James Cameron'ın başlıca merakının teknoloji olduğunu anlamak için filmografisinede şöyle bir göz gezdirmek yeterli. Hatta 2000 yılında Rusya'ya seyahat ederek Sovyet döneminin Soyuz uzay aracında uzay eğitimi görecek kadar gözükara bu konuda... Orada Uluslararası Uzay İstasyonu'nda 30 günlük bir 'uzay yürüyüşü' yapmak ve bu süreç boyunca deneyimlediği her şeyi 3 boyutlu kamerasıyla kaydetmekti niyeti.
 

Bir diğer merakı ise okyanus dipleri. Filmografisinin en nadide eserlerinden "The Abyss" neredeyse tümüyle deniz dibinde geçen, çarpıcı bir bilimkurguydu. İşte "Titanic" ile "Avatar" için kolları sıvayacağı 2005'e kadarki dönemde denizin altında geçen üç ayrı belgesel çekti Cameron. Bunlarda daha sonra "Avatar"da geliştireceği dijital, yüksek çözünürlüklü, 3 boyutlu çekim yapabilen bir kamera sistemini denedi ve tatminkâr bir neticeye ulaştı. Bu üç belgesel, Alman denizaltısı Bismarck'ın hikâyesini anlatan "Expedition: Bismarck", "Titanic"in hayaletini bir kez daha ziyaret ettiği "Ghosts of the Abyss" ve NASA'dan bilim adamları ve deniz biyologlarıyla okyanusun el değmemiş diplerine indiği "Aliens of the Deep" idi.

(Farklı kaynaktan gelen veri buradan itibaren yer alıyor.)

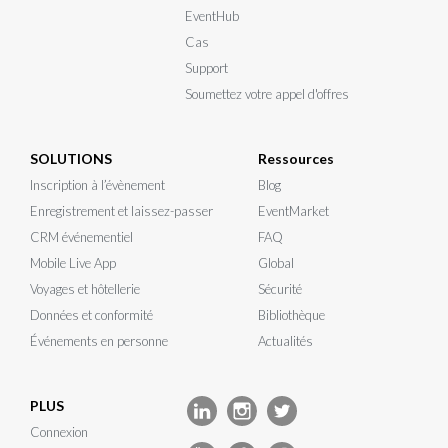
EventHub
Cas
Support
Soumettez votre appel d'offres
SOLUTIONS
Ressources
Inscription à l’évènement
Blog
Enregistrement et laissez-passer
EventMarket
CRM événementiel
FAQ
Mobile Live App
Global
Voyages et hôtellerie
Sécurité
Données et conformité
Bibliothèque
Événements en personne
Actualités
PLUS
Connexion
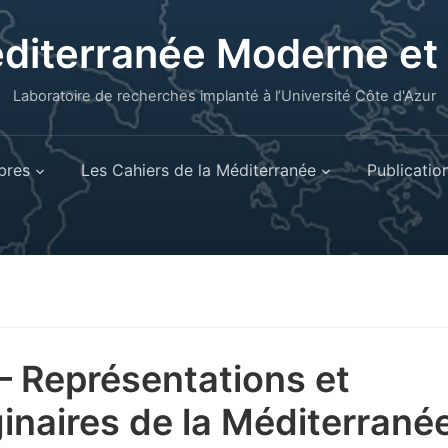
éditerranée Moderne e
Laboratoire de recherches implanté à l’Université Côte d'Azur
res
Les Cahiers de la Méditerranée
Publicatio
– Représentations et
inaires de la Méditerrané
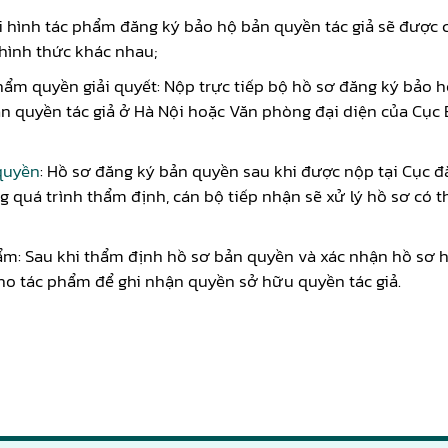
i hình tác phẩm đăng ký bảo hộ bản quyền tác giả sẽ được 
hình thức khác nhau;
hẩm quyền giải quyết: Nộp trực tiếp bộ hồ sơ đăng ký bảo 
ản quyền tác giả ở Hà Nội hoặc Văn phòng đại diện của Cục
quyền
: Hồ sơ đăng ký bản quyền sau khi được nộp tại Cục đ
g quá trình thẩm định, cán bộ tiếp nhận sẽ xử lý hồ sơ có
: Sau khi thẩm định hồ sơ bản quyền và xác nhận hồ sơ hợp
ho tác phẩm để ghi nhận quyền sở hữu quyền tác giả.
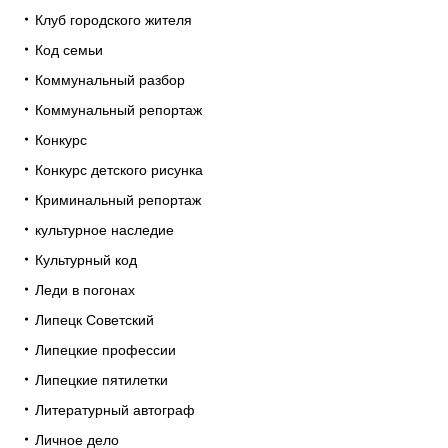
Клуб городского жителя
Код семьи
Коммунальный разбор
Коммунальный репортаж
Конкурс
Конкурс детского рисунка
Криминальный репортаж
культурное наследие
Культурный код
Леди в погонах
Липецк Советский
Липецкие профессии
Липецкие пятилетки
Литературный автограф
Личное дело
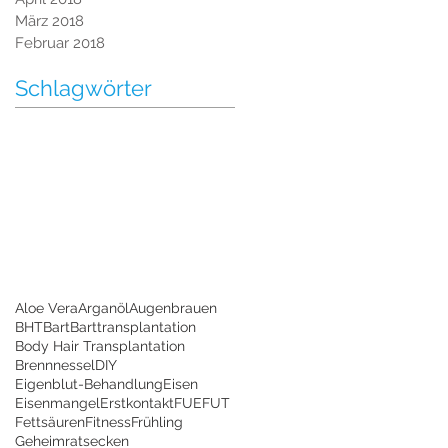
März 2018
Februar 2018
Schlagwörter
Aloe Vera
Arganöl
Augenbrauen
BHT
Bart
Barttransplantation
Body Hair Transplantation
Brennnessel
DIY
Eigenblut-Behandlung
Eisen
Eisenmangel
Erstkontakt
FUE
FUT
Fettsäuren
Fitness
Frühling
Geheimratsecken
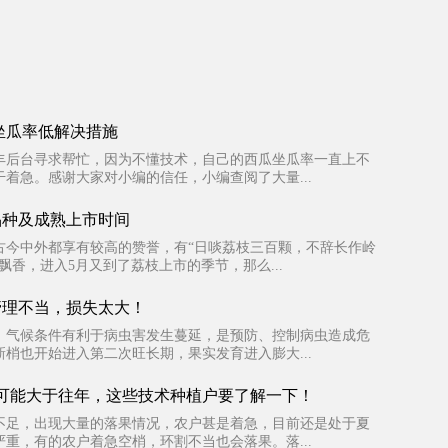
坐瓜率低解决措施
丰后台寻求帮忙，因为不懂技术，自己的西瓜坐瓜率一直上不
着急。感谢大家对小编的信任，小编查阅了大量...
品种及成熟上市时间
古今中外都享有较高的赞誉，有“日啖荔枝三百颗，不辞长作岭
飘香，进入5月又到了荔枝上市的季节，那么...
管理不当，损失太大！
，气候条件有利于病虫害发生蔓延，是预防、控制病虫造成危
梢也开始进入第二次旺长期，果实发育进入膨大...
可能大于往年，这些技术种植户要了解一下！
不足，出现大量的落果情况，农户甚是着急，目前还是处于夏
重，有的农户着急空梢，环割不当也会落果。落...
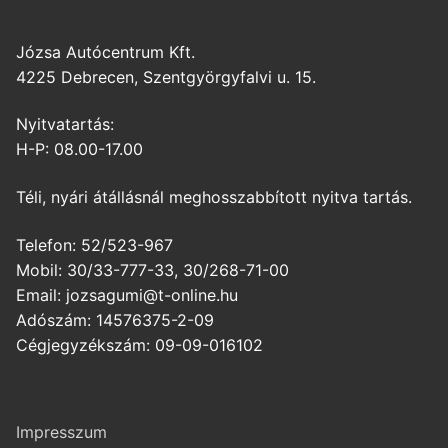
Józsa Autócentrum Kft.
4225 Debrecen, Szentgyörgyfalvi u. 15.
Nyitvatartás:
H-P: 08.00-17.00
Téli, nyári átállásnál meghosszabbított nyitva tartás.
Telefon: 52/523-967
Mobil: 30/33-777-33, 30/268-71-00
Email: jozsagumi@t-online.hu
Adószám: 14576375-2-09
Cégjegyzékszám: 09-09-016102
Impresszum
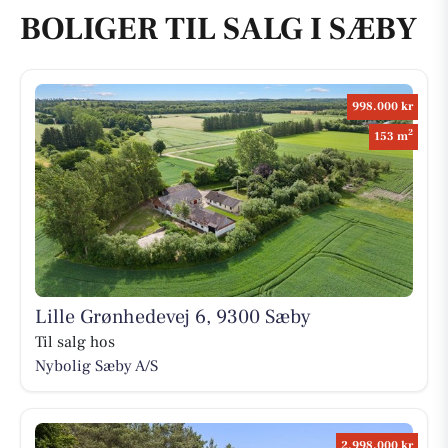
BOLIGER TIL SALG I SÆBY
998.000 kr
2
153 m
Lille Grønhedevej 6, 9300 Sæby
Til salg hos
Nybolig Sæby A/S
2.998.000 kr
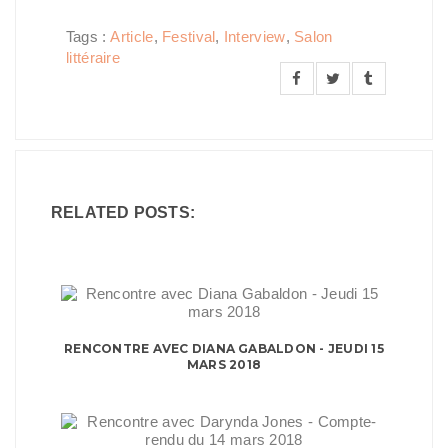
Tags :
Article
,
Festival
,
Interview
,
Salon
littéraire
RELATED POSTS:
RENCONTRE AVEC DIANA GABALDON - JEUDI 15
MARS 2018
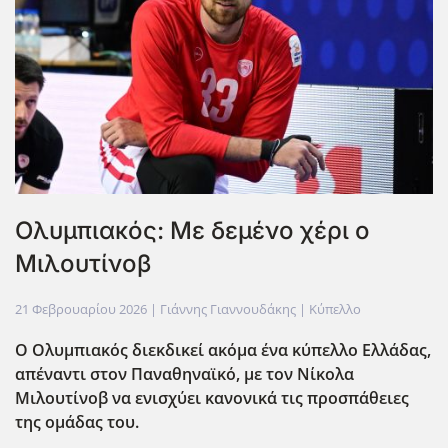
Ολυμπιακός: Με δεμένο χέρι ο
Μιλουτίνοβ
21 Φεβρουαρίου 2026
| Γιάννης Γιαννουδάκης |
Κύπελλο
Ο Ολυμπιακός διεκδικεί ακόμα ένα κύπελλο Ελλάδας,
απέναντι στον Παναθηναϊκό, με τον Νίκολα
Μιλουτίνοβ να ενισχύει κανονικά τις προσπάθειες
της ομάδας του.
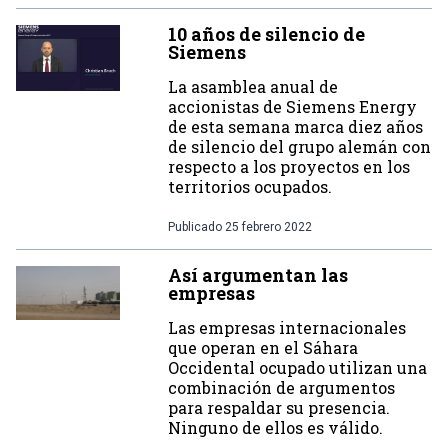
10 años de silencio de
Siemens
La asamblea anual de
accionistas de Siemens Energy
de esta semana marca diez años
de silencio del grupo alemán con
respecto a los proyectos en los
territorios ocupados.
Publicado
25 febrero 2022
Así argumentan las
empresas
Las empresas internacionales
que operan en el Sáhara
Occidental ocupado utilizan una
combinación de argumentos
para respaldar su presencia.
Ninguno de ellos es válido.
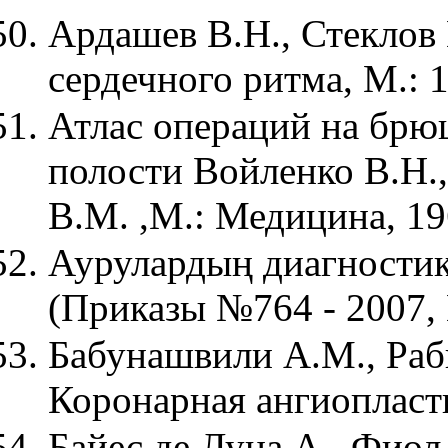
Ардашев В.Н., Стеклов
сердечного ритма, М.: 
Атлас операций на брю
полости Войленко В.Н.
В.М. ,М.: Медицина, 1
Аурулардың диагностик
(Приказы №764 - 2007,
Бабунашвили А.М., Раб
Коронарная ангиопласт
Байес де Луна А., Фио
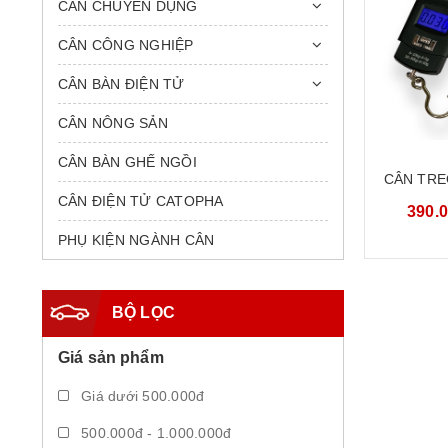
CÂN CHUYÊN DỤNG
CÂN CÔNG NGHIỆP
CÂN BÀN ĐIỆN TỬ
CÂN NÔNG SẢN
CÂN BÀN GHẾ NGỒI
CÂN TRE
CÂN ĐIỆN TỬ CATOPHA
TỬ CẦM T
390.
50KG 
PHỤ KIỆN NGÀNH CÂN
BỘ LỌC
Giá sản phẩm
Giá dưới 500.000đ
500.000đ - 1.000.000đ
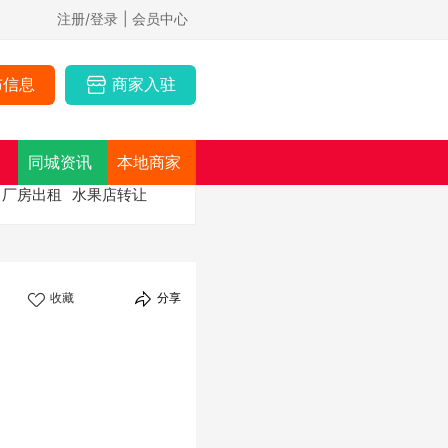
注册/登录
| 会员中心
布信息
商家入驻
同城资讯
本地商家
厂房出租
水果店转让
收藏
分享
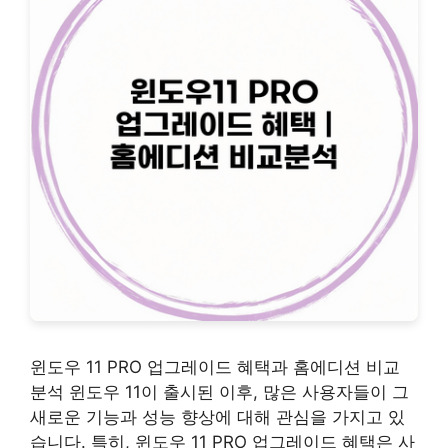
윈도우 11 PRO 업그레이드 혜택과 홈에디션 비교
분석 윈도우 11이 출시된 이후, 많은 사용자들이 그
새로운 기능과 성능 향상에 대해 관심을 가지고 있
습니다. 특히, 윈도우 11 PRO 업그레이드 혜택은 사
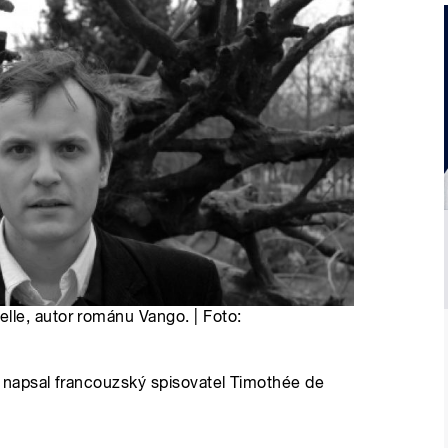
le, autor románu Vango. | Foto:
napsal francouzský spisovatel Timothée de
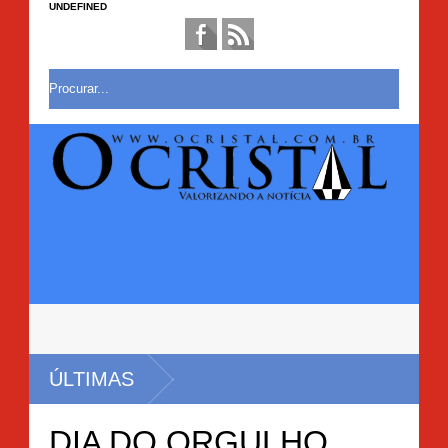
UNDEFINED
ÚLTIMAS
DIA DO ORGULHO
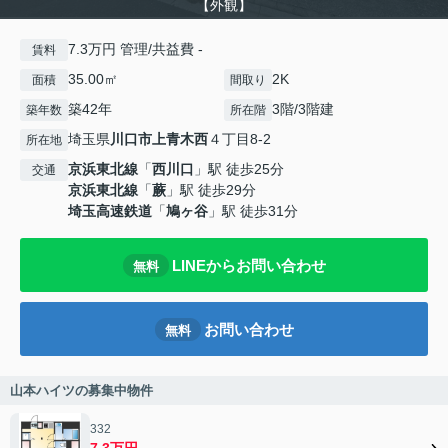
【外観】
7.3万円 管理/共益費 -
賃料
35.00㎡
2K
面積
間取り
築42年
3階/3階建
築年数
所在階
埼玉県
川口市
上青木西
４丁目8-2
所在地
京浜東北線
「
西川口
」駅 徒歩25分
交通
京浜東北線
「
蕨
」駅 徒歩29分
埼玉高速鉄道
「
鳩ヶ谷
」駅 徒歩31分
LINEからお問い合わせ
無料
お問い合わせ
無料
山本ハイツの募集中物件
332
7.3万円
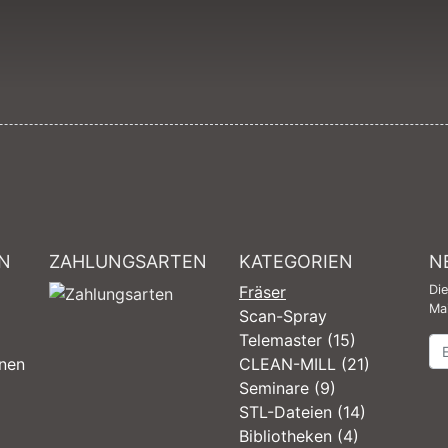
N
ZAHLUNGSARTEN
KATEGORIEN
N
Fräser
Di
Mai
Scan-Spray
Telemaster (15)
Ne
onen
CLEAN-MILL (21)
Seminare (9)
STL-Dateien (14)
Bibliotheken (4)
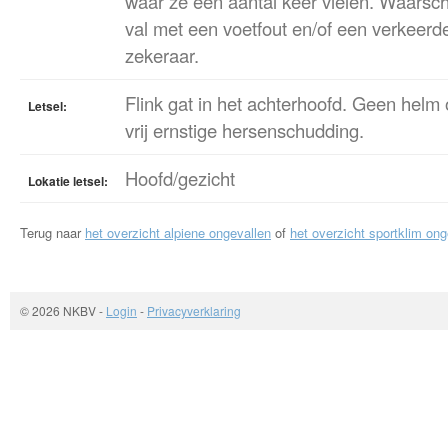
waar ze een aantal keer vielen. Waarschi
val met een voetfout en/of een verkeer
zekeraar.
Flink gat in het achterhoofd. Geen helm 
Letsel:
vrij ernstige hersenschudding.
Hoofd/gezicht
Lokatie letsel:
Terug naar
het overzicht alpiene ongevallen
of
het overzicht sportklim ong
© 2026 NKBV
-
Login
-
Privacyverklaring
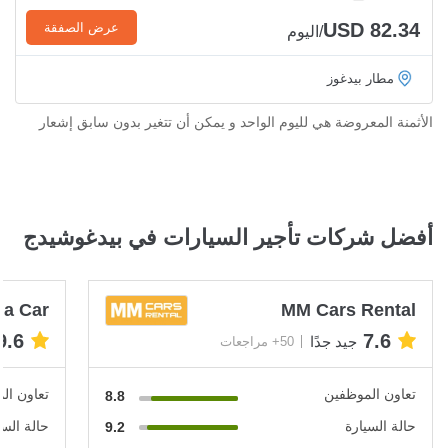
USD 82.34
عرض الصفقة
/اليوم
مطار بيدغوز
الأثمنة المعروضة هي لليوم الواحد و يمكن أن تتغير بدون سابق إشعار
أفضل شركات تأجير السيارات في بيدغوشيدج
 a Car
MM Cars Rental
9.6
7.6
جيد جدًا
50+ مراجعات
تعاون الموظفين
تعاون ال
8.8
حالة السيارة
حالة السي
9.2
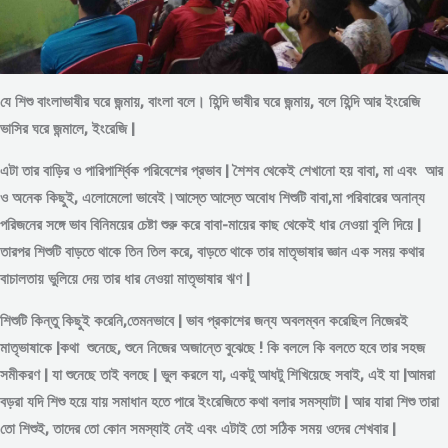
যে শিশু বাংলাভাষীর ঘরে জন্মায়, বাংলা বলে। হিন্দি ভাষীর ঘরে জন্মায়, বলে হিন্দি আর ইংরেজি
ভাসির ঘরে জন্মালে, ইংরেজি |
এটা তার বাড়ির ও পারিপার্শ্বিক পরিবেশের প্রভাব | শৈশব থেকেই শেখানো হয় বাবা, মা এবং আর
ও অনেক কিছুই, এলোমেলো ভাবেই।আস্তে আস্তে অবোধ শিশুটি বাবা,মা পরিবারের অনান্য
পরিজনের সঙ্গে ভাব বিনিময়ের চেষ্টা শুরু করে বাবা-মায়ের কাছ থেকেই ধার নেওয়া বুলি দিয়ে |
তারপর শিশুটি বাড়তে থাকে তিন তিল করে, বাড়তে থাকে তার মাতৃভাষার জ্ঞান এক সময় কথার
বাচালতায় ভুলিয়ে দেয় তার ধার নেওয়া মাতৃভাষার ঋণ |
শিশুটি কিন্তু কিছুই করেনি,তেমনভাবে | ভাব প্রকাশের জন্য অবলম্বন করেছিল নিজেরই
মাতৃভাষাকে |কথা শুনেছে, শুনে নিজের অজান্তে বুঝেছে ! কি বললে কি বলতে হবে তার সহজ
সমীকরণ | যা শুনেছে তাই বলছে | ভুল করলে যা, একটু আধটু শিখিয়েছে সবাই, এই যা |আমরা
বড়রা যদি শিশু হয়ে যায় সমাধান হতে পারে ইংরেজিতে কথা বলার সমস্যাটা | আর যারা শিশু তারা
তো শিশুই, তাদের তো কোন সমস্যাই নেই এবং এটাই তো সঠিক সময় ওদের শেখবার |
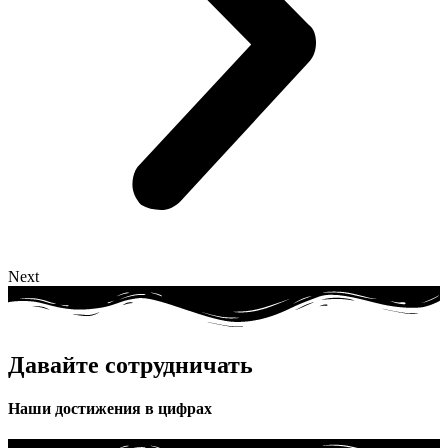
Next
Давайте сотрудничать
Наши достижения в цифрах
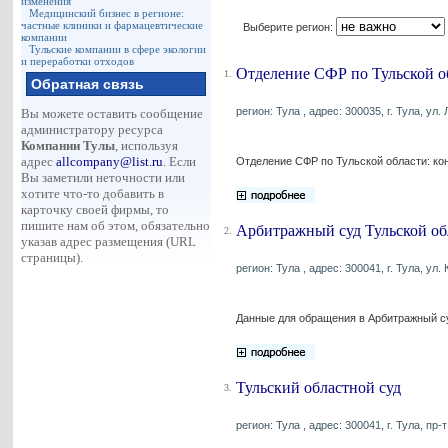
изменения
Медицинский бизнес в регионе:
частные клиники и фармацевтические
Выберите регион:
компании
Тульские компании в сфере экологии
и переработки отходов
Отделение СФР по Тульской о
1.
Обратная связь
регион: Тула , адрес: 300035, г. Тула, ул.
Вы можете оставить сообщение
администратору ресурса
Компании Тулы
, используя
адрес
allcompany@list.ru
. Если
Отделение СФР по Тульской области: ко
Вы заметили неточности или
хотите что-то добавить в
карточку своей фирмы, то
пишите нам об этом, обязательно
Арбитражный суд Тульской об
2.
указав адрес размещения (URL
страницы).
регион: Тула , адрес: 300041, г. Тула, ул.
Данные для обращения в Арбитражный су
Тульский областной суд
3.
регион: Тула , адрес: 300041, г. Тула, пр-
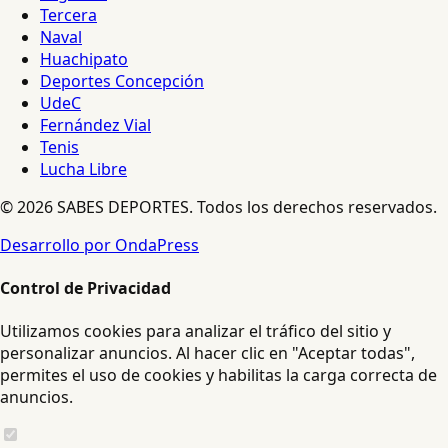
Tercera
Naval
Huachipato
Deportes Concepción
UdeC
Fernández Vial
Tenis
Lucha Libre
© 2026 SABES DEPORTES. Todos los derechos reservados.
Desarrollo por OndaPress
Control de Privacidad
Utilizamos cookies para analizar el tráfico del sitio y
personalizar anuncios. Al hacer clic en "Aceptar todas",
permites el uso de cookies y habilitas la carga correcta de
anuncios.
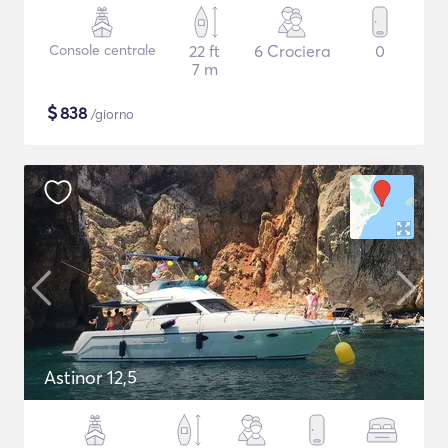
Console centrale
22 ft
6 Crociera
0
7 m
$
838
/giorno
Astinor 12,5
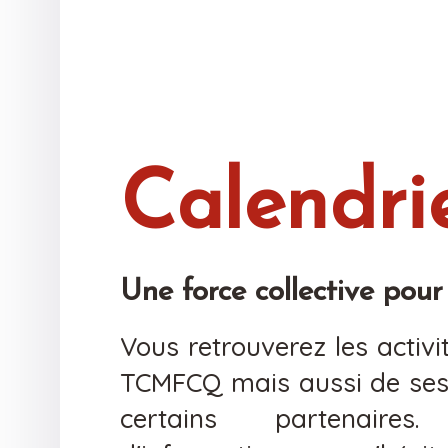
Calendri
Une force collective pour l
Vous retrouverez les activi
TCMFCQ mais aussi de se
certains partenaire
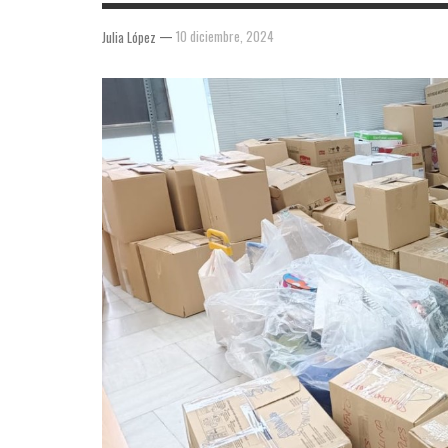
—
10 diciembre, 2024
Julia López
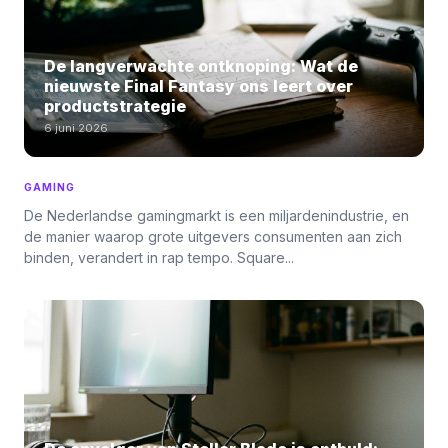
De langverwachte ontknoping: Wat de
nieuwste Final Fantasy ons leert over
productstrategie
6 juni 2026
GAMING
De Nederlandse gamingmarkt is een miljardenindustrie, en
de manier waarop grote uitgevers consumenten aan zich
binden, verandert in rap tempo. Square...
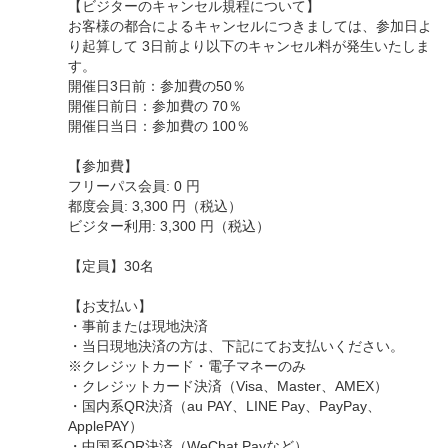
【ビジターのキャンセル規程について】
お客様の都合によるキャンセルにつきましては、参加日よ
り起算して 3日前より以下のキャンセル料が発生いたしま
す。
開催日3日前：参加費の50％
開催日前日：参加費の 70％
開催日当日：参加費の 100％
【参加費】
フリーパス会員: 0 円
都度会員: 3,300 円（税込）
ビジター利用: 3,300 円（税込）
【定員】30名
【お支払い】
・事前または現地決済
・当日現地決済の方は、下記にてお支払いください。
※クレジットカード・電子マネーのみ
・クレジットカード決済（Visa、Master、AMEX）
・国内系QR決済（au PAY、LINE Pay、PayPay、
ApplePAY）
・中国系QR決済（WeChat Payなど）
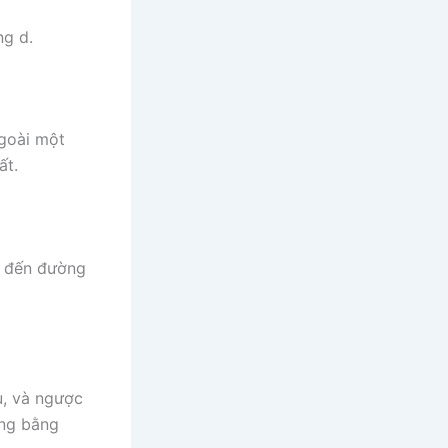
ng d.
goài một
ất.
g đến đường
u, và ngược
ũng bằng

Bunlardan 3 boyutlu IMAX formatında çektiği sonuncusu birçok açıdan "Avatar"a da damga vurmuş durumda; zira "Uzaydan sonra insanoğlunun keşfine en açık olan yerler okyanusların kimselerin henüz uzanamadığı binlerce metre derinlikleri" dediği bu yerlerde tanık olduğu kimi yaşam formlarından filmin bitki örtüsü ve hayvan türlerini yaratmakta faydalanacaktı. Bu, ister istemez, "Avatar"ı bir hayli 'çevreci' sulara da çekiyor çün

çünkü film Pandora gezegenine okyanus diplerini andıran bir aura kazandırarak öyküyü de çevreye duyarlı kılıyor.
 
Bu film için kamera yapıldı
 
Bu film için önemli bir kamera sistemi geliştirildi. 3 boyutlu dijital çekim yapabilen: "Fusion Camera System" ya da "Reality Camera System" denilen bir sistem bu. Hatta Cameron bu teknolojiyi görüntü yönetmeni Vince Pace'le birlikte geliştirdiği için Sony bu tip kameralarına model ismi olarak "Pace-Fusion" ve "Pace-Cameron" gibi isimler verdi.
 

















2005'ten itibaren ise Cameron adı geçen kamera sistemiyle çeşitli deneme çekimleri yapıp o sıralar gözüne kestirdiği iki projesinden birini öne çekmeye çalışıyordu. "Avatar" (o zamanlar adı henüz "Project 880"di) ve bir Japon mangasından uyarlanacak "Battle Angel"dı bunlar. Nihayet, yeni oyuncağı olan bu 3 boyutlu kameralarla çektiklerinin artık "Avatar"ı yaratacak kıvama geldiğine ikna oldu ve iki sene önce her şeyiyle filme girişti.
 

















Tüm bu emek ve sabrın karşılığını bulup bulmayacağını ise önümüzdeki günlerde göreceğiz. Yine de, bu film hiçbir şey yapmasa bile, önümüzdeki yıllarda film izleme deneyimini kökünden sarsacak kimi yenilikler içermesi bakımından geleceğe kalacaktır. Ki, inanın, bundan ötesini barındırıyor!